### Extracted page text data

- Opening Delimiter -

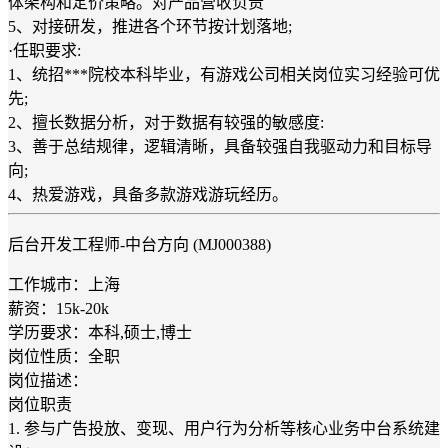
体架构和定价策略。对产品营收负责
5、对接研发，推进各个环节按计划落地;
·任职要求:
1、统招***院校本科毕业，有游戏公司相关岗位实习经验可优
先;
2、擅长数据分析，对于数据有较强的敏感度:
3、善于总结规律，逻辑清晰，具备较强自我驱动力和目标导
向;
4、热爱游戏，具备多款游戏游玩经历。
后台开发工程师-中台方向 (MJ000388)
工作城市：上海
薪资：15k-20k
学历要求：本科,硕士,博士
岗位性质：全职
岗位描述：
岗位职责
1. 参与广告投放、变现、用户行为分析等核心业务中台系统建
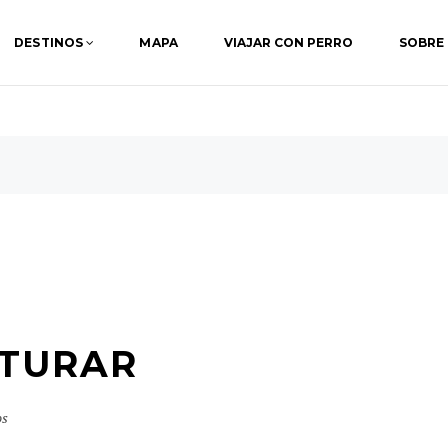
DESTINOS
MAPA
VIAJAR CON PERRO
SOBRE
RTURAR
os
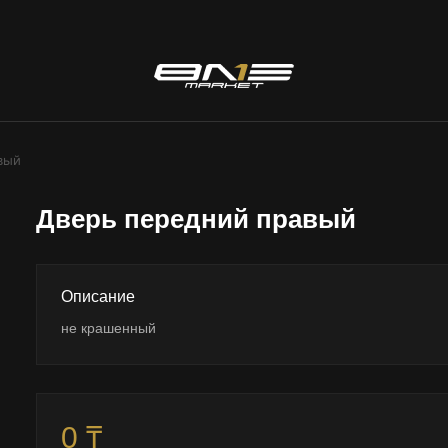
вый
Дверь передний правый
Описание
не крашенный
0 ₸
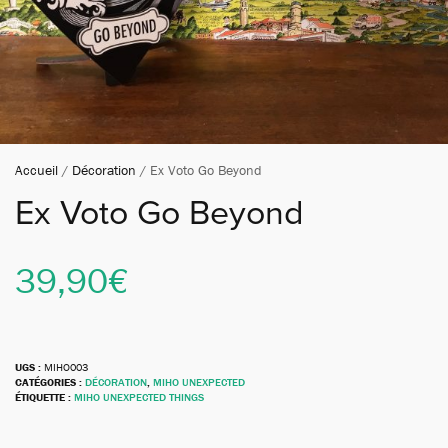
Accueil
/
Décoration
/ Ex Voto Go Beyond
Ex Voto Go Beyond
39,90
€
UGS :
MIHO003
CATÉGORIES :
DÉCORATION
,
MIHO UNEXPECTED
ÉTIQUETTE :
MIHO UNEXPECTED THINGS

- Closing Delimiter -
- Opening Delimiter -

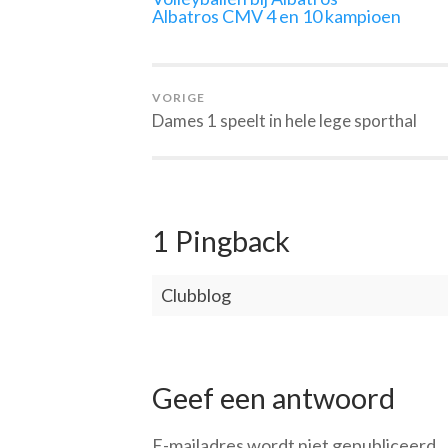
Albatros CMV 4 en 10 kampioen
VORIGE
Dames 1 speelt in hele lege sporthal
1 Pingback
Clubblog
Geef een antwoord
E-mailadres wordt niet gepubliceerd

- Closing Delimiter -

### What you are asked to do
Check each line of the data above for the word "UNEXPECTED", then state how many lines have it. Give the number alone.

### Written solution
2